Start of Records shown
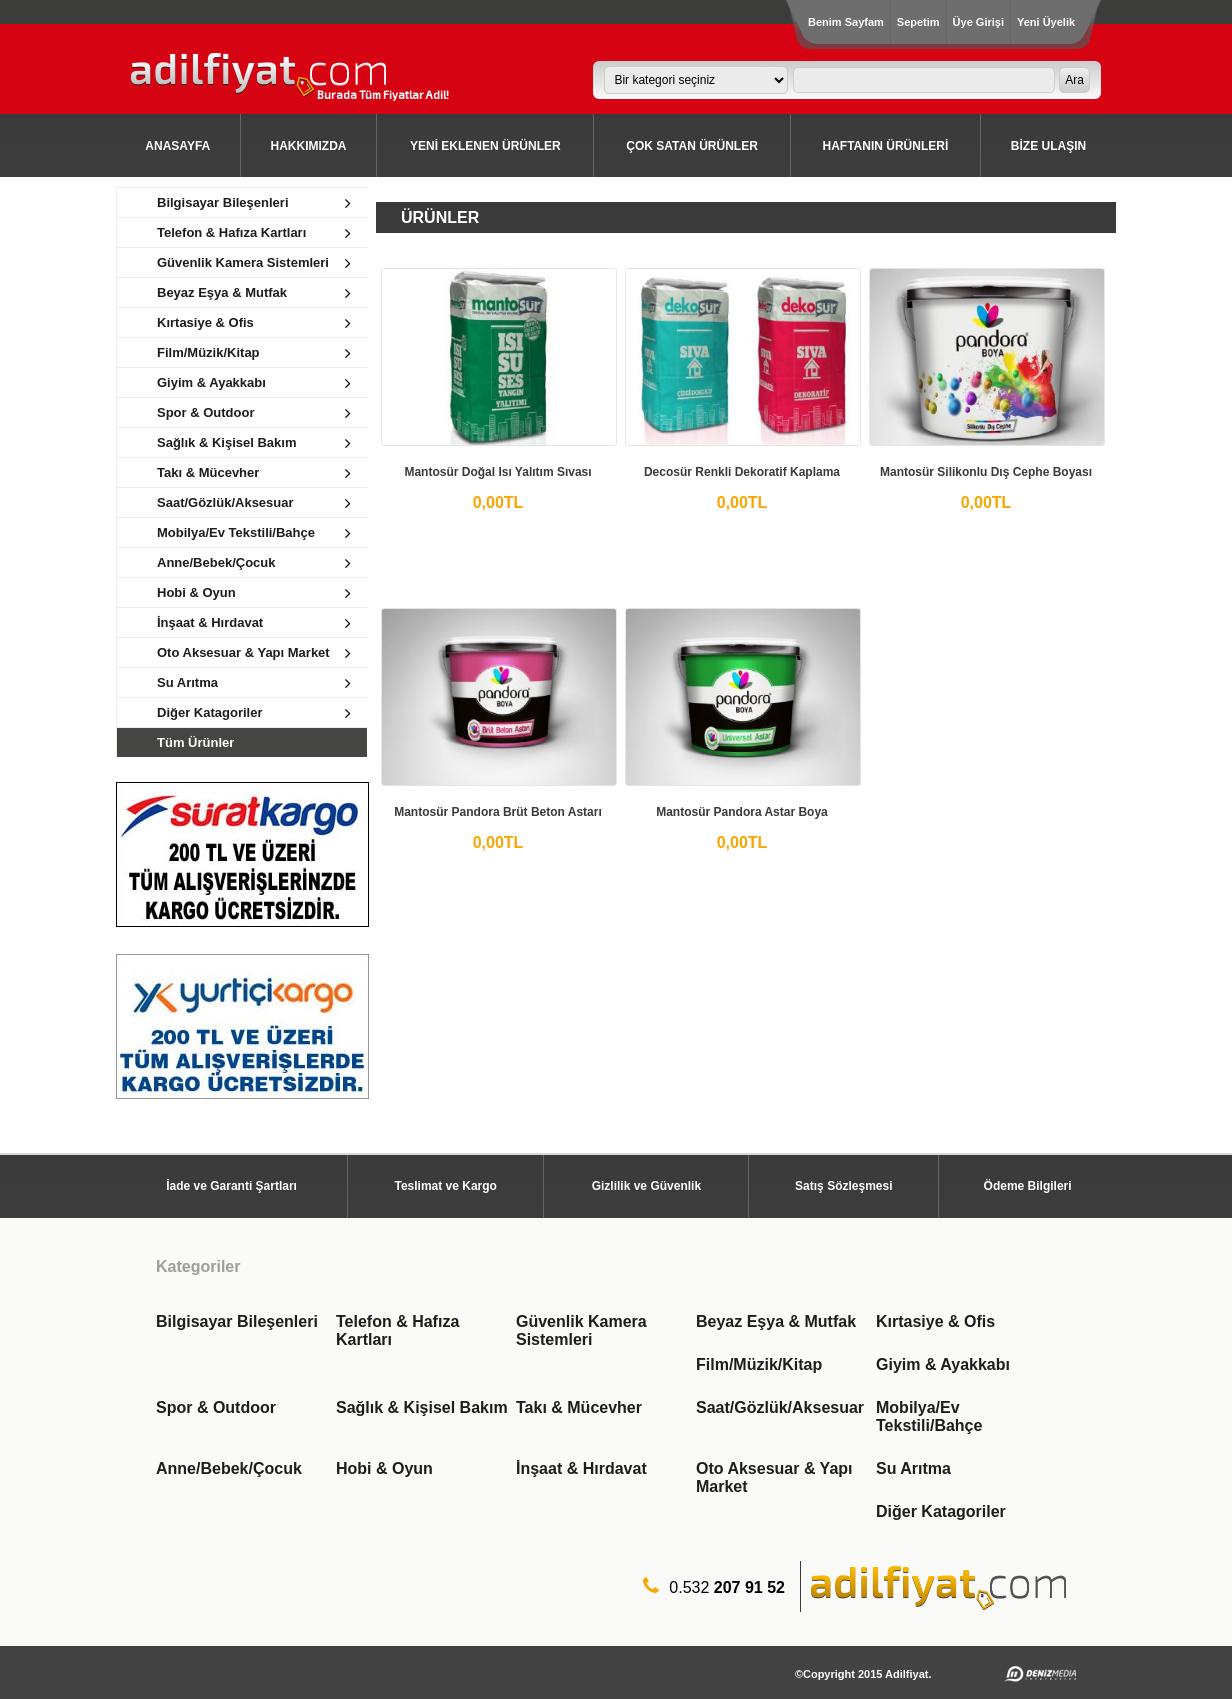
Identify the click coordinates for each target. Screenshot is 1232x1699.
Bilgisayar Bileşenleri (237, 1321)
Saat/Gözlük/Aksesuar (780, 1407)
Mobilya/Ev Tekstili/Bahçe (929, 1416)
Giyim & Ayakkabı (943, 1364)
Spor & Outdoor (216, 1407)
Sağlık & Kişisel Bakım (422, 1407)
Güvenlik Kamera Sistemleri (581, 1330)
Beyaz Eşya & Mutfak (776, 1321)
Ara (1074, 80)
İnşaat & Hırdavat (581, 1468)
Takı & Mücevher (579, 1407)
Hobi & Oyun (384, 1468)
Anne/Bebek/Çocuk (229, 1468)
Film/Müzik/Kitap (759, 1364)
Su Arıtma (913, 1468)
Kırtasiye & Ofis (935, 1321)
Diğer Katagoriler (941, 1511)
End of Records shown
Task prompt:
The answer is the lines above between the line holding "Spor & Outdoor (216, 1407)" and the line holding "Film/Müzik/Kitap (759, 1364)", inclusive, each written out exactly, and no others.

Task answer:
Spor & Outdoor (216, 1407)
Sağlık & Kişisel Bakım (422, 1407)
Güvenlik Kamera Sistemleri (581, 1330)
Beyaz Eşya & Mutfak (776, 1321)
Ara (1074, 80)
İnşaat & Hırdavat (581, 1468)
Takı & Mücevher (579, 1407)
Hobi & Oyun (384, 1468)
Anne/Bebek/Çocuk (229, 1468)
Film/Müzik/Kitap (759, 1364)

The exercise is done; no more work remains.